# Company director - Getting car finance?



## stevie5tapes (Aug 13, 2012)

I work with my wifes family, its a small company. Ive recently been made a director and I've gone from being paid a salary to getting my wage topped up by company profits. 

I'm in no rush to buy a new car but i'm thinking of changing cars next year and I will most probably need finance. Now I know that if I want a mortgage then the bank will want to see the company books but does this apply to getting car finance? 

Thanks all in advance for any help. :thumb:


----------



## WP-UK (Apr 24, 2011)

I would imagine if the car finance is a business contract, due to it being secured against the company they would want to see the records. 

I'm not an expert though so hopefully someone will correct if I'm wrong


----------



## stevie5tapes (Aug 13, 2012)

Hi WP, thanks for your reply. Sorry, I should have been a little clearer. I'm looking at personal finance, I only do about 6000 miles a year so its probably not worth getting a business car.

I know with a mortgage, as my wages are dependant on company profit then the mortgage provider would want to see the company books. I just wondered if this is the same for personal car finance?


----------



## WP-UK (Apr 24, 2011)

Ahh sorry I got the wrong message. Being truthful I am not sure as don't have car finance. When I took out finance on my watch they only asked what my estimated earnings were and took my word for it, I can imagine it might be different for a car though due to value and they might want proof of earnings.
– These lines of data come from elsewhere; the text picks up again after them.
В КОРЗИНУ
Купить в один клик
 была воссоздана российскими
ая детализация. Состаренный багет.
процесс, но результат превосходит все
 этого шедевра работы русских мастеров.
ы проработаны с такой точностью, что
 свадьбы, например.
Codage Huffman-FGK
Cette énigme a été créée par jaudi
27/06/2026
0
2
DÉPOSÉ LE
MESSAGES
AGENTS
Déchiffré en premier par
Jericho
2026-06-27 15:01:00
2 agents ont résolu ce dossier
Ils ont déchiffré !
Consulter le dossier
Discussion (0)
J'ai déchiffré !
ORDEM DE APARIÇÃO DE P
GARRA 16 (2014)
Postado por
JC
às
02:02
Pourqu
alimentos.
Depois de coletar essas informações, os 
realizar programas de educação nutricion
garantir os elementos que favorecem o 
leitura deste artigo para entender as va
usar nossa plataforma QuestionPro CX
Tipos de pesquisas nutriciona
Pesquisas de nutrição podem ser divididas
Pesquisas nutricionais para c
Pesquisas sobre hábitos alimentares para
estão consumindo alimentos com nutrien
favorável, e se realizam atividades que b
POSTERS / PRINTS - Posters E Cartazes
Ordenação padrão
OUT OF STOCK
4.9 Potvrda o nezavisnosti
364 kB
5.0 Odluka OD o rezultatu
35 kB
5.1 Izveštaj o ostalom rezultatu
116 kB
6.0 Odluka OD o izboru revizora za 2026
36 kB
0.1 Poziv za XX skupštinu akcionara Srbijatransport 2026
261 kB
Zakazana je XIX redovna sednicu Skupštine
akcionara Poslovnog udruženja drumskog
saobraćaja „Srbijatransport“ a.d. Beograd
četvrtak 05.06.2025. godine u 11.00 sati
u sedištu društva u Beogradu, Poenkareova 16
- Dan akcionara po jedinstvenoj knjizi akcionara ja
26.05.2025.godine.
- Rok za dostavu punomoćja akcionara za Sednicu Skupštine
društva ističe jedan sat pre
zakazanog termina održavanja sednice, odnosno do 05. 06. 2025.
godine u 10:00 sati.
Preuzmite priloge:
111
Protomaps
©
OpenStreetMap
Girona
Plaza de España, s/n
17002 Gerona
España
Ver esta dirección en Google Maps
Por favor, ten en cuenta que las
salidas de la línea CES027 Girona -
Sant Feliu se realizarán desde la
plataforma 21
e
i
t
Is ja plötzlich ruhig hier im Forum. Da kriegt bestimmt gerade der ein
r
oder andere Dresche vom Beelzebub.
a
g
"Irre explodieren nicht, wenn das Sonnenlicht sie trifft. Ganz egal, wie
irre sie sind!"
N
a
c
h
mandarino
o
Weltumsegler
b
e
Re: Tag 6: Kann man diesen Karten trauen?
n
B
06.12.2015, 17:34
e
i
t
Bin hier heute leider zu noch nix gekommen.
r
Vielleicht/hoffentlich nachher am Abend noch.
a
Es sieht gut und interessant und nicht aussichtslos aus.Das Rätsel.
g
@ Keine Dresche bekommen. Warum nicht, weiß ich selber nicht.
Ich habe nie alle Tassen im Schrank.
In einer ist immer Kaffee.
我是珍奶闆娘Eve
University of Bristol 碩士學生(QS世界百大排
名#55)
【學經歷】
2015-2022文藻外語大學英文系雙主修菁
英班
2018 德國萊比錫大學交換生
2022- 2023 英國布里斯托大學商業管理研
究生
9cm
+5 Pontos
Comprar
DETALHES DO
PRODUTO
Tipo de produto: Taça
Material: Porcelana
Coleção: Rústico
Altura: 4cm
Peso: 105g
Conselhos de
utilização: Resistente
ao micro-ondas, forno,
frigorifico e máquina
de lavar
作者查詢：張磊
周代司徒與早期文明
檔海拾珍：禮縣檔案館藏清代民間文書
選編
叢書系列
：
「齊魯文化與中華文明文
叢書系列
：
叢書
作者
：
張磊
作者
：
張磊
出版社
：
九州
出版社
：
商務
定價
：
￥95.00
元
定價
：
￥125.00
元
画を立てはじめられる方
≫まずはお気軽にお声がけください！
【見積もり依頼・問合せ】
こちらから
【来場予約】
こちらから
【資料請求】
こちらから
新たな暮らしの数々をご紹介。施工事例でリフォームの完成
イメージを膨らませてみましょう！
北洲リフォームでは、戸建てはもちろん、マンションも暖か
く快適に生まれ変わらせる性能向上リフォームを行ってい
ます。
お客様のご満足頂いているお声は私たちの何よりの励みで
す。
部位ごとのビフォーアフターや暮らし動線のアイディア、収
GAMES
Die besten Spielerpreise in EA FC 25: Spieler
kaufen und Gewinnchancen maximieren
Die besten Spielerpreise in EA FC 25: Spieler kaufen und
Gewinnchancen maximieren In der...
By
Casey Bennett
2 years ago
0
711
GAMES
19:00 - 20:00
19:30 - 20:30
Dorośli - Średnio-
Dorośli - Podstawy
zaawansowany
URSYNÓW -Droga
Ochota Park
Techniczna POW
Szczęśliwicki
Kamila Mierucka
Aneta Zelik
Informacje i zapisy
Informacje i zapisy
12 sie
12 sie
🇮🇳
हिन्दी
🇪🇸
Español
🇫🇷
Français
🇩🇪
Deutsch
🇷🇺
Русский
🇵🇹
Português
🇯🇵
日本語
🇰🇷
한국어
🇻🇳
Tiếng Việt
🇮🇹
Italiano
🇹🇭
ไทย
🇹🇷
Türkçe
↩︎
Might be worth enquiring with the dealer you are looking at to see what they say. Sorry I can't be much more help


----------



## shl-kelso (Dec 27, 2012)

The new rules for mortgages take into account all of your financial commitments, so any car finance will stack up against you in the affordability tests. This will only be an issue if you need to borrow the maximum earnings multipliers, so if you need to borrow less you may be ok.


----------



## jcp (Oct 2, 2010)

shouldn't be too much of a problem for you aslongas you've got a good credit score
they just do a credit check on you now , no need to show wage slips 
best bet is when your looking to change car is to talk to a few dealers and tell them your position and they'll soon give you a honest answer


----------



## b9rgo1234 (May 3, 2009)

They shouldn't ask for any company finances as you are buying the car as a private individual. They make ask for payslips, but if you have a strong credit rating it shouldn't be an issue.


----------